DittoETH

Summary

The withdrawDittoReward() function in the YieldFacet contract relies on the mint() function in the Ditto contract to create and distribute Ditto rewards to users. If the mint() function were to revert, it would prevent the withdrawDittoReward() function from successfully executing, effectively locking the Ditto rewards in the contract.

Vulnerability Details

If the .mint(...) function call were to fail and revert, the entire transaction would fail and revert as well. This means that the user would not be able to withdraw their Ditto rewards.

Impact

The potential impact of this vulnerability includes:

User Impact: Users would not be able to claim their Ditto rewards, leading to user dissatisfaction and loss of trust in the platform.

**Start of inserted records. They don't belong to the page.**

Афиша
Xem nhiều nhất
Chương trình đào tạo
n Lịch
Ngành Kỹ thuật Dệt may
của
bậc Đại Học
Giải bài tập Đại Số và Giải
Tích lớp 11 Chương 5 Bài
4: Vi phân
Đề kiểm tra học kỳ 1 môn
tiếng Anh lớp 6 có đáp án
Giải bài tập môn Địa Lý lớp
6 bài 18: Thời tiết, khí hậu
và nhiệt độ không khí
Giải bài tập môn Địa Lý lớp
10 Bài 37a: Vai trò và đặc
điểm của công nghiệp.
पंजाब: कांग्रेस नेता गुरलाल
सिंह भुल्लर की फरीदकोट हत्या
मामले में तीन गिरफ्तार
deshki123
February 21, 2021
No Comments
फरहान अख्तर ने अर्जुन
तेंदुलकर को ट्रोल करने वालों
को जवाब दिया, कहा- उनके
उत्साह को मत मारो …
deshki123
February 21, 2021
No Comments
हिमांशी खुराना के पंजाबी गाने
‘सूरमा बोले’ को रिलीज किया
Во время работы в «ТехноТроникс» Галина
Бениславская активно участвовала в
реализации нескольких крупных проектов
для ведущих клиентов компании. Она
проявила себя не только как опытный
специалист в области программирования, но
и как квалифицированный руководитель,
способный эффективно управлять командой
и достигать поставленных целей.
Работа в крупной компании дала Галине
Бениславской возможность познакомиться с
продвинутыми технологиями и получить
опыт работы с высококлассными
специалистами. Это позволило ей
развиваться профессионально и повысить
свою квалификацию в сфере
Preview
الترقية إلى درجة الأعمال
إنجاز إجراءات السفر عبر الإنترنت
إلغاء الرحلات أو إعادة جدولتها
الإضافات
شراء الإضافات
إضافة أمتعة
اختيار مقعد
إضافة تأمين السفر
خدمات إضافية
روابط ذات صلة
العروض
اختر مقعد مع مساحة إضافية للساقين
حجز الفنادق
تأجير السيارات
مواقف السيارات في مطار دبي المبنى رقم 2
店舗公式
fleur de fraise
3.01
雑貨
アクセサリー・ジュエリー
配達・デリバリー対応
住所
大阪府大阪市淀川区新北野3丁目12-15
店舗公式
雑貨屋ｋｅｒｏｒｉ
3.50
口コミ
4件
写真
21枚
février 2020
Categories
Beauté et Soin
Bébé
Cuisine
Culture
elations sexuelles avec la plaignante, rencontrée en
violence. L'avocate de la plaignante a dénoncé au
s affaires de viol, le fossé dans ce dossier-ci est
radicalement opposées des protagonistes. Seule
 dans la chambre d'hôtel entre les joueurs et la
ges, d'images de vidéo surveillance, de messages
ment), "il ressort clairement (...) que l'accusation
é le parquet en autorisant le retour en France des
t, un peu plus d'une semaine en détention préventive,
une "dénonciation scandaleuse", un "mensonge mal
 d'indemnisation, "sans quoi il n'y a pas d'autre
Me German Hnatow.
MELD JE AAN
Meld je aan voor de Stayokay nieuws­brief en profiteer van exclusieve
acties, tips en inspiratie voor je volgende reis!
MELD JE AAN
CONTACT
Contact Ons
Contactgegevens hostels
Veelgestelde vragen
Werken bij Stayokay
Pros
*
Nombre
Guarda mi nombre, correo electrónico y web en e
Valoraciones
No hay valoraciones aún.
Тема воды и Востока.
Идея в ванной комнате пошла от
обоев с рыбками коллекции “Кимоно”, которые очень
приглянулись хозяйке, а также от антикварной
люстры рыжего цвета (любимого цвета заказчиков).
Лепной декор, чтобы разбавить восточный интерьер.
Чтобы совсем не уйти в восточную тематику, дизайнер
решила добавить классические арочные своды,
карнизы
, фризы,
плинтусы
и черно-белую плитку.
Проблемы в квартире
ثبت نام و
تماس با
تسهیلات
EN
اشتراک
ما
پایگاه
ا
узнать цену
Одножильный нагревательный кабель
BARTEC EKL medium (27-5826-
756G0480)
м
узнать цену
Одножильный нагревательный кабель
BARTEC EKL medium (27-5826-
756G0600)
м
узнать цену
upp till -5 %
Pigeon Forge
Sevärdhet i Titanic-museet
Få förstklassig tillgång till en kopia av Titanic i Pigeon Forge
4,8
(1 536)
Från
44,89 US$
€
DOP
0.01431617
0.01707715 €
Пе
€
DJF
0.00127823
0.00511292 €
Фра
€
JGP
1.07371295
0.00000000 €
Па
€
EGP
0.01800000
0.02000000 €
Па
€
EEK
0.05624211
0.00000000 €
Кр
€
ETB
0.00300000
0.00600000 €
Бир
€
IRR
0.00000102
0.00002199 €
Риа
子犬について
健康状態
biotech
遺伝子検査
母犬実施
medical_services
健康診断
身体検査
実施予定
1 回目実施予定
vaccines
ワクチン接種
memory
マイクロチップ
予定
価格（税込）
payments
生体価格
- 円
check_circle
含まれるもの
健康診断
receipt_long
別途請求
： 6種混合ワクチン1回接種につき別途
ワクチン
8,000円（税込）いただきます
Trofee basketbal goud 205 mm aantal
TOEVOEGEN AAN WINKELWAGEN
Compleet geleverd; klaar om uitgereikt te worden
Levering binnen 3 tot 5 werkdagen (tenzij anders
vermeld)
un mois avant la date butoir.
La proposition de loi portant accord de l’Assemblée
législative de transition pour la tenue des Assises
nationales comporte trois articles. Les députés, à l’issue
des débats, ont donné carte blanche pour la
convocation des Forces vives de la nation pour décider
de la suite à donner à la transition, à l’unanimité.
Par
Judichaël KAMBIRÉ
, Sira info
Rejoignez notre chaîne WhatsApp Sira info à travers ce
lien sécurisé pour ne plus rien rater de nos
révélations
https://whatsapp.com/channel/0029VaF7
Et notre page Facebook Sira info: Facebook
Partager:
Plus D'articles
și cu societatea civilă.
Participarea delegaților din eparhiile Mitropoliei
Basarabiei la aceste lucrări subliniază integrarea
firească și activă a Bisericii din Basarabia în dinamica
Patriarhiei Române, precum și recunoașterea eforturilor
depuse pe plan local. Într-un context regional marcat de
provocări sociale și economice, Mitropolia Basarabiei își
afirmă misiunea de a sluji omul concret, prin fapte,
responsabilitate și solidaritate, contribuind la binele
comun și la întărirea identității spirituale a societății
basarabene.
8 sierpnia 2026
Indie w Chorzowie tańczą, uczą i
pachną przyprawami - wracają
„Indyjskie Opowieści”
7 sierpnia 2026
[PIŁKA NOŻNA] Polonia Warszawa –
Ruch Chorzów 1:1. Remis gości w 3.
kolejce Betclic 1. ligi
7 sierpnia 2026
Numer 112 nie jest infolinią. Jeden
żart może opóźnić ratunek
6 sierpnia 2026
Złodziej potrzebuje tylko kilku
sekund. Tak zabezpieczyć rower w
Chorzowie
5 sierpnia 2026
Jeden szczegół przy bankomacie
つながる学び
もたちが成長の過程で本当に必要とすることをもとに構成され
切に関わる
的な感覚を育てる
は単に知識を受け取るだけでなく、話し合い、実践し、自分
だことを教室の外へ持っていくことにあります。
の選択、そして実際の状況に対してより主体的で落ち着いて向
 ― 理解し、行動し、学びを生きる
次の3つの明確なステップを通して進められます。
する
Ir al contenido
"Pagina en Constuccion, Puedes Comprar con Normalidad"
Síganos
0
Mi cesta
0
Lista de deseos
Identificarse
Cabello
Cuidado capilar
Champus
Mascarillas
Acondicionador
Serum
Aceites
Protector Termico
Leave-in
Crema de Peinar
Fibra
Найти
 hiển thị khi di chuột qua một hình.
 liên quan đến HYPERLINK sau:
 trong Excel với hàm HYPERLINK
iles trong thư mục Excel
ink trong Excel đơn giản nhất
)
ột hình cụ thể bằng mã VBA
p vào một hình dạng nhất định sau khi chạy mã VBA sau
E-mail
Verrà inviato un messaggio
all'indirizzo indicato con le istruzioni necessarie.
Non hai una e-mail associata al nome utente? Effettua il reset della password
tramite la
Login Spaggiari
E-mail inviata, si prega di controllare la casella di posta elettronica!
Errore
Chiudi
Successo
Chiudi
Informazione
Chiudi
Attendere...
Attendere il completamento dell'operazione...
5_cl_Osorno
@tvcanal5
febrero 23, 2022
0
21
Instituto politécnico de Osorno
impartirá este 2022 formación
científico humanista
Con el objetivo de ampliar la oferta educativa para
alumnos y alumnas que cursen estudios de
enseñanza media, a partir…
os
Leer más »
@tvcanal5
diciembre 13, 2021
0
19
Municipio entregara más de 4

Contract State: The Ditto rewards would remain unclaimed in the contract.

Gas Costs: Users would still have to pay for gas costs for the failed transactions, leading to financial loss.

Tools Used

Manual review
The can be mitigated by using _safeMint.

Recommendations

https://solodit.xyz/issues/m-02-xc20wrapper-may-lose-received-token-forever-if-localassetxc20mint-is-reverted-indefinitely-code4rena-axelar-network-axelar-network-git

Ensure that the mint() function is robust and handles all potential error conditions appropriately.
Consider using a try/catch construct in the withdrawDittoReward() function to handle potential reverts in the mint() function.